Entrevue avec Mattia Berrini - Verbatim
Entrevue avec Mattia Berrini - Verbatim
EROC – Questions pour les interprètes (phase d’introduction)
Instrumentation : violon, clarinette basse, trombone, vibraphone et petites percussions
L’approche de l’orchestration propre au projet ACTOR peut être résumée comme suit :
« L’orchestration, dans son sens le plus large, peut être définie comme la sélection, la combinaison ainsi que la juxtaposition judicieuse de sons instrumentaux et d’effets sonores en vue de l’atteinte d’un objectif musical. » Dans le contexte de la musique contemporaine, nous nous intéressons à ce que le compositeur John Rea désigne par le terme « orchestration prima facie », c’est-à-dire lorsque l’orchestration et le timbre font partie dès le début des processus conceptuels et compositionnels d’une oeuvre. En gardant à l’esprit que l’objectif général est de faire en sorte que les compositeurs.trices et interprètes soient conscient.e.s des problématiques en lien avec la perception dans la pratique de l’orchestration, le but des questions suivantes est de fournir quelques pistes vous amenant à réfléchir à certains aspects musicaux. Vous êtes libres de choisir de les utiliser ou non dans votre travail créatif. Ces questions vous sont posées dans une optique pédagogique et intellectuelle, mais pas dans le but de vous fournir des « lignes directrices » pour la composition ou l’interprétation dans le cadre de ce séminaire. Si vous le jugez pertinent, n’hésitez pas à donner des exemples spécifiques ou à en faire la démonstration sur votre instrument.

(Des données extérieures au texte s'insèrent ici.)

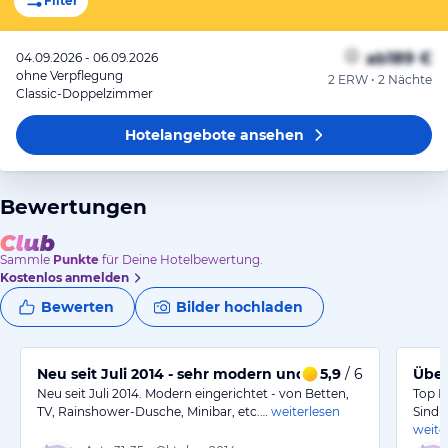
Filter
ab
189 €
04.09.2026 - 06.09.2026
ohne Verpflegung
2 ERW • 2 Nächte
Classic-Doppelzimmer
Hotelangebote
ansehen
Bewertungen
Sammle
Punkte
für Deine Hotelbewertung.
Kostenlos anmelden
Bewerten
Bilder hochladen
Neu seit Juli 2014 - sehr modern und super Preis
5,9
/ 6
Über
Neu seit Juli 2014. Modern eingerichtet - von Betten,
Top P
TV, Rainshower-Dusche, Minibar, etc.…
weiterlesen
Sind 
weite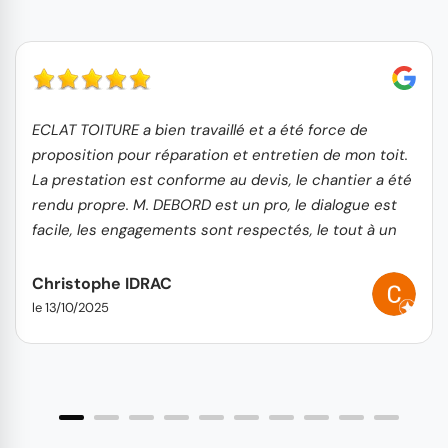
ECLAT TOITURE a bien travaillé et a été force de
proposition pour réparation et entretien de mon toit.
La prestation est conforme au devis, le chantier a été
rendu propre. M. DEBORD est un pro, le dialogue est
facile, les engagements sont respectés, le tout à un
tarif très correct.
Christophe IDRAC
le 13/10/2025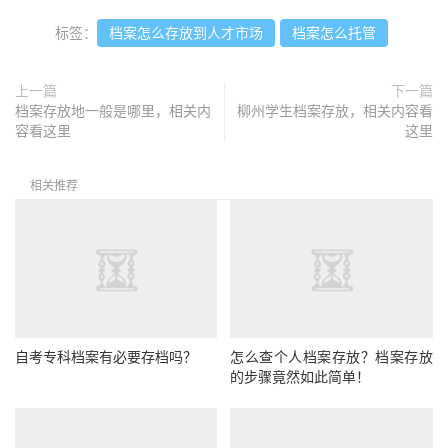
标签：
档案怎么存放到人才市场
档案怎么托管
上一篇
下一篇
档案存放地一般是哪里，相关内
柳州学生档案存放，相关内容看
容看这里
这里
相关推荐
自考专科档案有必要存档吗？
怎么查个人档案存放？档案存放
的步骤竟然如此简单！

1. Quelles sont les opportunités particulières que vous offre cet ensemble, étant donné votre rôle d’interprète ?
Tout d’abord, je dirais que j’ai déjà eu beaucoup d’opportunités de jouer de la musique de chambre dans ma vie, mais bien sûr jamais avec un ensemble pareil. J’imagine que le plus grand défi va être de trouver une façon de faire fonctionner l’ensemble au point de vue du timbre. Étant violoniste, je habitué à penser l’ensemble de musique de chambre comme quelque chose où il faut vraiment créer un blending des sons. Parfois je me demande si, dans cette occasion-là, il serait mieux d’oublier ce concept et aller peut-être dans la direction opposée. C’est-à-dire de ne pas chercher un blend des sons, mais de souligner les individualités de chaque instrument
2. Quels sont les défis spécifiques (techniques, musicaux) que cet ensemble vous présente en tant qu’interprète ? Avez-vous des stratégies en tête pour y faire face ?

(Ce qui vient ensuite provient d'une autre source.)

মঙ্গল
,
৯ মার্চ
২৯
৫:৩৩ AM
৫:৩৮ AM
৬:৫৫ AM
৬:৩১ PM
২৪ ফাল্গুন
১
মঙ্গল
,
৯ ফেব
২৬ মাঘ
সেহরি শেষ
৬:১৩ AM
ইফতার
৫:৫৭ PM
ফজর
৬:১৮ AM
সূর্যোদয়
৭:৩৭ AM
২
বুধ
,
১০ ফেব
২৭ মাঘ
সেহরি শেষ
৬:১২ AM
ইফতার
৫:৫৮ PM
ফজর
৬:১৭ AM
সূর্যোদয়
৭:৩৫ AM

C’est un peu difficile de répondre maintenant. On en est encore au début. Je commencerais par dire que la musique contemporaine, c’est souvent très difficile par nature. Par contre, étant donné que nous sommes un ensemble tellement hétérogène au niveau des instrumentistes, peut-être y’aurait-il une possibilité de s’enrichir réciproquement les et les autres, avec nos différents backgrounds. Pour répondre plus spécifiquement à la question, c’est difficile maintenant parce que je suis sûr qu’il va falloir faire face à beaucoup de difficultés, mais ce n’est pas encore le moment donc c’est difficile d’y penser maintenant.
3. Étant donné le déséquilibre potentiel en termes de puissance et de présence sonores, ainsi que de volume entre les instruments de cet ensemble, comment pensez-vous avoir à ajuster votre jeu instrumental dans ce contexte ? Quelle serait votre approche du jeu avec chacun des trois autres instruments ? Y a-t-il des aspects auxquels vous pensez devoir faire particulièrement attention ?
Je dirais que ça dépend de ce que le compositeur entend dans sa tête. L’intention des compositeurs, c’est la chose primaire à suivre. Bien sûr, le violon est peut-être un instrument un peu moins puissant s’il doit faire face au son du trombone ou des percussions. Par contre, je dirais que ça va dépendre complètement de l’intention musicale que l’on cherche. Si on cherche effectivement un équilibre dans un passage donné, il va peut-être falloir chercher à imiter les sons des autres instruments.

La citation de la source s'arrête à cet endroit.